Why is something that I will never know until I meet him on the other side.  I just have to learn to live with the questions.   He did leave me a long five or six page letter and I’m very grateful that I got that as I have met other widows who didn’t get a note but it didn’t really answer many questions.   A lot of details were on his bank password and how much the boat was worth and his managers contact info etc.   My memory is a little foggy but I do know that I didn’t get the note for several days after his death which still bothers me.

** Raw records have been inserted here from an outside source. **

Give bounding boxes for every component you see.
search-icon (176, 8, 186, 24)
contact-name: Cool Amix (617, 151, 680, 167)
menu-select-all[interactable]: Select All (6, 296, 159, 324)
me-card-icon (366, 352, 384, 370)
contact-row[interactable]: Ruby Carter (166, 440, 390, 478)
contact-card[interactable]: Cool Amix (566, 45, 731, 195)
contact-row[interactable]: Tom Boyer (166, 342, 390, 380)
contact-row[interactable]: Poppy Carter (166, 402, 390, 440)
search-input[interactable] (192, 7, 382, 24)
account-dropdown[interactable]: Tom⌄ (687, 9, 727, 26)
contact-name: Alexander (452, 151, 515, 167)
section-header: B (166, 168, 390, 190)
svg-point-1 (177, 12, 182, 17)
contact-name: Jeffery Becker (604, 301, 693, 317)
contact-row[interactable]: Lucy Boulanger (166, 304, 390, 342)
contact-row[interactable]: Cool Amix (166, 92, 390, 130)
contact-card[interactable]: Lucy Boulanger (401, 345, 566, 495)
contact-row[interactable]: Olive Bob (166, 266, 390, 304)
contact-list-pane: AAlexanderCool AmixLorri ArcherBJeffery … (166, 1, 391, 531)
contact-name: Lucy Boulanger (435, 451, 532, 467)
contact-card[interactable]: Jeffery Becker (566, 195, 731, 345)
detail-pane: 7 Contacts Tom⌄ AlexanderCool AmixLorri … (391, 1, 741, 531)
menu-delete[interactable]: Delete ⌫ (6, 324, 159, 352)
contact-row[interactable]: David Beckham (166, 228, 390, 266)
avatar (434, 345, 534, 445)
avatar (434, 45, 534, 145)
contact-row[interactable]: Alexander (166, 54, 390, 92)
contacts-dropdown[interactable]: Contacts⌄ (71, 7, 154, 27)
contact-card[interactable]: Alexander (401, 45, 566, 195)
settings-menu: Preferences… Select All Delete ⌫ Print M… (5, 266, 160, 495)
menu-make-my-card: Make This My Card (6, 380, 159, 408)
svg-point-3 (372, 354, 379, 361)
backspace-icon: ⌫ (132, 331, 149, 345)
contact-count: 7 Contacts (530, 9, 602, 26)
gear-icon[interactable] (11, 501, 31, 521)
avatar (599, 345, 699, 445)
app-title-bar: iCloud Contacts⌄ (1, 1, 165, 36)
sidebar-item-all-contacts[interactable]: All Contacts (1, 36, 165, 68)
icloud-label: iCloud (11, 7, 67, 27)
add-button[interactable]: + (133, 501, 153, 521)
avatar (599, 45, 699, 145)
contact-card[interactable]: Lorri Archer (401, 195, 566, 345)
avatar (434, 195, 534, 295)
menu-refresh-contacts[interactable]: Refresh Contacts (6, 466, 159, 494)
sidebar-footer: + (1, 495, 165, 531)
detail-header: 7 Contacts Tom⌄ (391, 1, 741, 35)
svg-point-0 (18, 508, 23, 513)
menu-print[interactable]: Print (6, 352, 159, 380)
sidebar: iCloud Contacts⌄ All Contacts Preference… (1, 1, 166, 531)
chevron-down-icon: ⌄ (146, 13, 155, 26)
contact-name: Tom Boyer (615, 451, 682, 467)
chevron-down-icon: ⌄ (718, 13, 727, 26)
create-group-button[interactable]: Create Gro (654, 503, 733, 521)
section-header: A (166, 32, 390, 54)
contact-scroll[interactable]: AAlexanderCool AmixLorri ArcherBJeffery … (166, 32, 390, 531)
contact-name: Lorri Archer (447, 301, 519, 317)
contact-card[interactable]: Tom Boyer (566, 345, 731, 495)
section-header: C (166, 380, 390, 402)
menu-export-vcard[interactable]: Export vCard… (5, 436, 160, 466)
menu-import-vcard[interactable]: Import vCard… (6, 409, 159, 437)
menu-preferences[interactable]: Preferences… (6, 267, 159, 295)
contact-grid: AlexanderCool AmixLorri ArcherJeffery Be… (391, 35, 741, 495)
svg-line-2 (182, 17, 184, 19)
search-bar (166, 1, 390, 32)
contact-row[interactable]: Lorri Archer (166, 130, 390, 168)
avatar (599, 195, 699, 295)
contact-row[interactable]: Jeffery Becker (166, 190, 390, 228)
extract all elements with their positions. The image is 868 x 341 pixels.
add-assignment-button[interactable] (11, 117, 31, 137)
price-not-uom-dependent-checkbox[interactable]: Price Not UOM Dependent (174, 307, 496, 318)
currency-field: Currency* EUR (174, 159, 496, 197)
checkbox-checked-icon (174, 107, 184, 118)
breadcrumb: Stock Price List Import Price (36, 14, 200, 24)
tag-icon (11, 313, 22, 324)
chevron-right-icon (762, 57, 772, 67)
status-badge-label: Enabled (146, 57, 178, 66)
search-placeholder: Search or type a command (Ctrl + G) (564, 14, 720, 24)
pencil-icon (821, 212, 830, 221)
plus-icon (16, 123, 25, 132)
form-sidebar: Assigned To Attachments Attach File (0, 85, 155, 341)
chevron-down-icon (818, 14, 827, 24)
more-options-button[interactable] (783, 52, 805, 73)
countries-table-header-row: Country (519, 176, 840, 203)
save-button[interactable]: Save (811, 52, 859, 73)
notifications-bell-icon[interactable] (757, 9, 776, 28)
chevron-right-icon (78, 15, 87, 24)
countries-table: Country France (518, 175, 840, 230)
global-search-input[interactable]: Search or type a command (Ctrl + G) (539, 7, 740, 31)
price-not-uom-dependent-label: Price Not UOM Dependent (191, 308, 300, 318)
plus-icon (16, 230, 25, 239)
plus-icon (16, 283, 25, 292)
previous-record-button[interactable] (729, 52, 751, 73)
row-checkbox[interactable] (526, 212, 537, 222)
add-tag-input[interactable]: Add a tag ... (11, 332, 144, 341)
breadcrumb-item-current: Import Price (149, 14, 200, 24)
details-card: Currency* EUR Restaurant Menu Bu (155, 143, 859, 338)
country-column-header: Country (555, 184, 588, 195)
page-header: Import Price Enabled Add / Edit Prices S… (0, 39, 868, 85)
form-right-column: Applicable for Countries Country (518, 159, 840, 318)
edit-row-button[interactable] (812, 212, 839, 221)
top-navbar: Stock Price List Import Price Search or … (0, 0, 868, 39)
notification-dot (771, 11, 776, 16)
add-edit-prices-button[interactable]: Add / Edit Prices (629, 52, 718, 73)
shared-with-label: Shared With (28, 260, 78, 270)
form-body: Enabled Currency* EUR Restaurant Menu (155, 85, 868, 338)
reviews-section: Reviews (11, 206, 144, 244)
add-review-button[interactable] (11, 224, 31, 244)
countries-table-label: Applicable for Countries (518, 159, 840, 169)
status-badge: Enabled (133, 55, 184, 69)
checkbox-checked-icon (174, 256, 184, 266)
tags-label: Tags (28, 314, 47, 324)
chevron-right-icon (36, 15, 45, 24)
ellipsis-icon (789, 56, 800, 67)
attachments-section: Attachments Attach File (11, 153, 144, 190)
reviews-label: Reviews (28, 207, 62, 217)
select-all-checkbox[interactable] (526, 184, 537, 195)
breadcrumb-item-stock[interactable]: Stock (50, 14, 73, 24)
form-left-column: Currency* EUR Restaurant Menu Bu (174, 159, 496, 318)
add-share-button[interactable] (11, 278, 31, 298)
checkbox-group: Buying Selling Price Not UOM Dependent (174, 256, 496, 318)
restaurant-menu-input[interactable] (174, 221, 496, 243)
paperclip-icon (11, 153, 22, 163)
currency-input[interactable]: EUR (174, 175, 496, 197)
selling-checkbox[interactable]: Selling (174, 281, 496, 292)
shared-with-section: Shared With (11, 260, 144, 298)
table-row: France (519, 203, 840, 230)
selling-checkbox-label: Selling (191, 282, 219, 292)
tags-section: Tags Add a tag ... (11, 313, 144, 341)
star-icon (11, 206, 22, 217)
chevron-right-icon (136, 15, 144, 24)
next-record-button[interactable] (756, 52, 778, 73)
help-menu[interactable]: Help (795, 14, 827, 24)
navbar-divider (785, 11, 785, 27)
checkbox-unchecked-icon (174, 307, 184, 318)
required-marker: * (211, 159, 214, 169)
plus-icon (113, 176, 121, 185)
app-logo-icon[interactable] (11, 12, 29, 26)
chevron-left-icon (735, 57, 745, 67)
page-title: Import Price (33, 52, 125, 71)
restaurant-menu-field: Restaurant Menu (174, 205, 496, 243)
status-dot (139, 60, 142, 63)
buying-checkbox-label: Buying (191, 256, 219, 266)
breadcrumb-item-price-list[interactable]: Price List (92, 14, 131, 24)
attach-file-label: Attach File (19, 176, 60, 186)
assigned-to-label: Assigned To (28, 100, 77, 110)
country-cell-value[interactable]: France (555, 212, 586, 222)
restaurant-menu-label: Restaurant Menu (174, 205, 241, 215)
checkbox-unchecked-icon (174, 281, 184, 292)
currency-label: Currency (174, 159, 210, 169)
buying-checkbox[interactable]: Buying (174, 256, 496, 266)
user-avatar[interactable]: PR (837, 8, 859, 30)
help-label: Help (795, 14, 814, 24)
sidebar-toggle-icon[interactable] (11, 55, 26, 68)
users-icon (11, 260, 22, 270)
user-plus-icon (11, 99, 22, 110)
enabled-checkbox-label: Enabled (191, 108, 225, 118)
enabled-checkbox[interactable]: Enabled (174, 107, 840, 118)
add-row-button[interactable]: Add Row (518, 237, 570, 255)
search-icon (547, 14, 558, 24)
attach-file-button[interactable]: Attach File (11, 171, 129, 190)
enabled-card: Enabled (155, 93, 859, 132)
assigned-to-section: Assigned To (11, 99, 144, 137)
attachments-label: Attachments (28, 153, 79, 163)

We were in complete shock and getting that right away would have helped just a little I think.   Not sure why the police held onto that.   They also held onto his  phone for several days and I was told they wanted to go through it to make sure there was nothing that would be disturbing to the family but I also wish they hadn’t done that.   I don’t know what, if anything, they may have erased from it.    His note started off “I have battled depression for a long time” and that floored me.  Absolutely floored me.    I had no idea.      He did say how much he loved the kids and to “tell them everyday that I love them but that I was just very, very sick”.   What I did know, or thought I knew,  is that he was very stressed out and it was affecting every aspect of his life.  Our life.  We talked about it so he had opportunity to tell me he was depressed but he didn’t.   Looking back now I can see the classic symptoms of depression but even if I knew then what I know now I’m not sure I would catch it.     I live with the guilt of not being able to help him, to stop him, and I’m not sure that will ever go away.   My boyfriend (more to come on him later), my family, my therapist and everyone tells me it’s not my fault for not knowing and I know that but deep down you run through those last weeks and months of conversations and texts and wonder if I could have saved him.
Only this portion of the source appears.